Amid signs of shifting allegiances behind the stony edifice of Slobodan Milosevic's regime, one of the Yugoslav leader's key ultranationalist allies yesterday demanded the sacking of a key presidential aide indicted as a war criminal.
Vojislav Seselj, leader of the Serbian Radical Party, which holds 83 seats in the 250-seat Serbian parliament, said he would insist on dismissal of the Interior Minister, Vlajko Stojiljkovic, because of alleged corruption, misuse of authority and incompetence.
Like Mr Milosevic, Mr Stojiljkovic was indicted last year by the UN war crimes tribunal, accused of atrocities during the Kosovo conflict.
Mr Seselj stopped short of threatening that his party will quit the coalition if Mr Stojiljkovic keeps his job, but he said next week they would begin a new parliamentary alliance with the Serbian Renewal Party, led by Vuk Draskovic, which holds 45 seats, in a move designed to add to the pressure on Mr Milosevic. And in a marked shift from his earlier criticism of the 18-party opposition alliance, Mr Seselj said all evidence pointed to Vojislav Kostunica's election victory, and he had already congratulated him.

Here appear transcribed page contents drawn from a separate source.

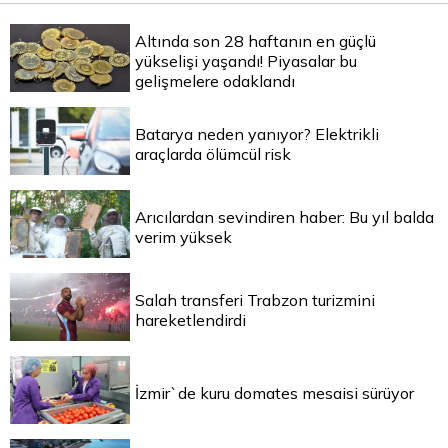
Altında son 28 haftanın en güçlü
yükselişi yaşandı! Piyasalar bu
gelişmelere odaklandı
Batarya neden yanıyor? Elektrikli
araçlarda ölümcül risk
Arıcılardan sevindiren haber: Bu yıl balda
verim yüksek
Salah transferi Trabzon turizmini
hareketlendirdi
İzmir`de kuru domates mesaisi sürüyor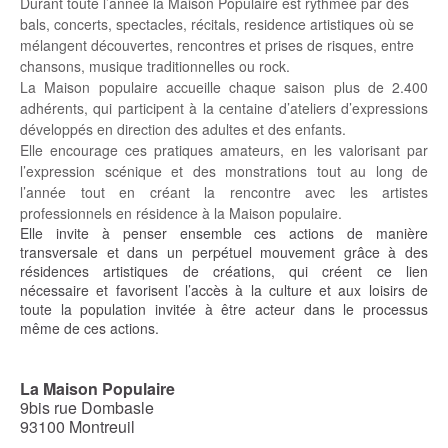
Durant toute l’année la Maison Populaire est rythmée par des
bals, concerts, spectacles, récitals, residence artistiques où se
mélangent découvertes, rencontres et prises de risques, entre
chansons, musique traditionnelles ou rock.
La Maison populaire accueille chaque saison plus de 2.400
adhérents, qui participent à la centaine d’ateliers d’expressions
développés en direction des adultes et des enfants.
Elle encourage ces pratiques amateurs, en les valorisant par
l’expression scénique et des monstrations tout au long de
l’année tout en créant la rencontre avec les artistes
professionnels en résidence à la Maison populaire.
Elle invite à penser ensemble ces actions de manière
transversale et dans un perpétuel mouvement grâce à des
résidences artistiques de créations, qui créent ce lien
nécessaire et favorisent l’accès à la culture et aux loisirs de
toute la population invitée à être acteur dans le processus
même de ces actions.
La Maison Populaire
9bis rue Dombasle
93100 Montreuil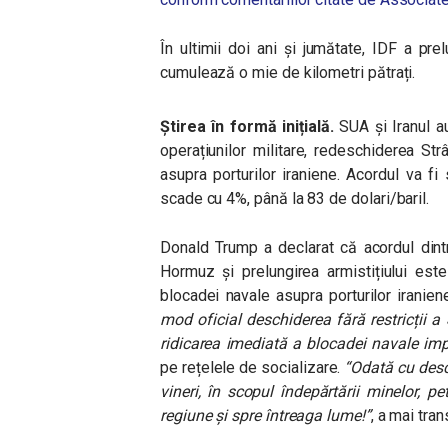
În ultimii doi ani și jumătate, IDF a prel
cumulează o mie de kilometri pătrați.
Știrea în formă inițială.
SUA și Iranul a
operațiunilor militare, redeschiderea St
asupra porturilor iraniene. Acordul va fi s
scade cu 4%, până la 83 de dolari/baril.
Donald Trump a declarat că acordul dint
Hormuz și prelungirea armistițiului este
blocadei navale asupra porturilor iranie
mod oficial deschiderea fără restricții a
ridicarea imediată a blocadei navale imp
pe rețelele de socializare.
“Odată cu desc
vineri, în scopul îndepărtării minelor, p
regiune și spre întreaga lume!”
, a mai tra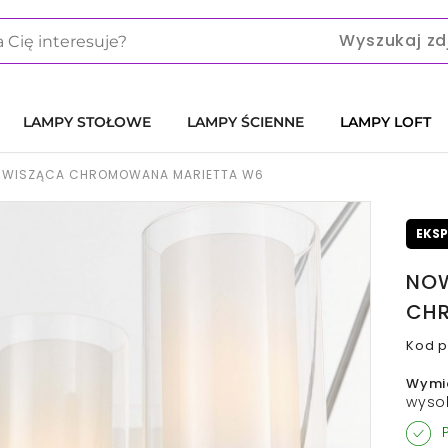
Wyszukaj zd
LAMPY STOŁOWE
LAMPY ŚCIENNE
LAMPY LOFT
 WISZĄCA CHROMOWANA MARIETTA W6
EKS
NOW
CH
Kod p
Wymi
wyso
P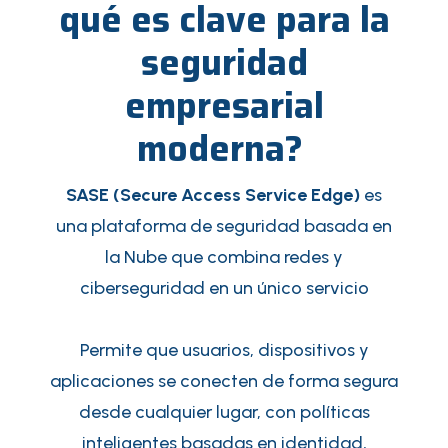
qué es clave para la
seguridad
empresarial
moderna?
SASE (Secure Access Service Edge)
es
una plataforma de seguridad basada en
la Nube que combina redes y
ciberseguridad en un único servicio
Permite que usuarios, dispositivos y
aplicaciones se conecten de forma segura
desde cualquier lugar, con políticas
inteligentes basadas en identidad,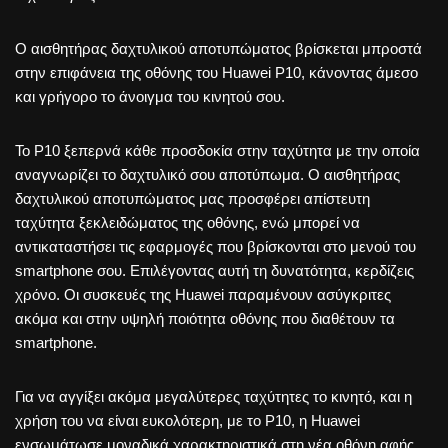
Ο αισθητήρας δαχτυλικού αποτυπώματος βρίσκεται μπροστά
στην επιφάνεια της οθόνης του Huawei P10, κάνοντας άμεσο
και γρήγορο το άνοιγμα του κινητού σου.
Το P10 ξεπερνά κάθε προσδοκία στην ταχύτητα με την οποία
αναγνωρίζει το δαχτυλικό σου αποτύπωμα. Ο αισθητήρας
δαχτυλικού αποτυπώματος μας προσφέρει απίστευτη
ταχύτητα ξεκλειδώματος της οθόνης, ενώ μπορεί να
αντικαταστήσει τις εφαρμογές που βρίσκονται στο μενού του
smartphone σου. Επιλέγοντας αυτή τη δυνατότητα, κερδίζεις
χρόνο. Οι συσκευές της Huawei παραμένουν ασύγκριτες
ακόμα και στην υψηλή ποιότητα οθόνης που διαθέτουν τα
smartphone.
Για να αγγίξει ακόμα μεγαλύτερες ταχύτητες το κινητό, και η
χρήση του να είναι ευκολότερη, με το P10, η Huawei
ενσωμάτωσε μοναδικά χαρακτηριστικά στη νέα οθόνη αφής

"Even if Slobodan Milosevic were the best person in the world, people would get bored with him after 13 years in power," said Mr Seselj.
And an anonymous interview with a former senior police officer, by the independent Belgrade Media Centre, gave a glimpse of the extent to which the machinery of the Yugoslav state has been destabilised by the uncertainty surrounding the election.
"In case of an order to disperse a citizens' rally, I believe the police will start carrying out [the regime's] orders," said the man. "But bearing in mind the enormous energy of the citizens, the police will side with the people in case of a conflict. The mood of the police indicates such an outcome.
"Eighty per cent of the police voted for the Serbian democratic opposition and for Vojislav Kostunica."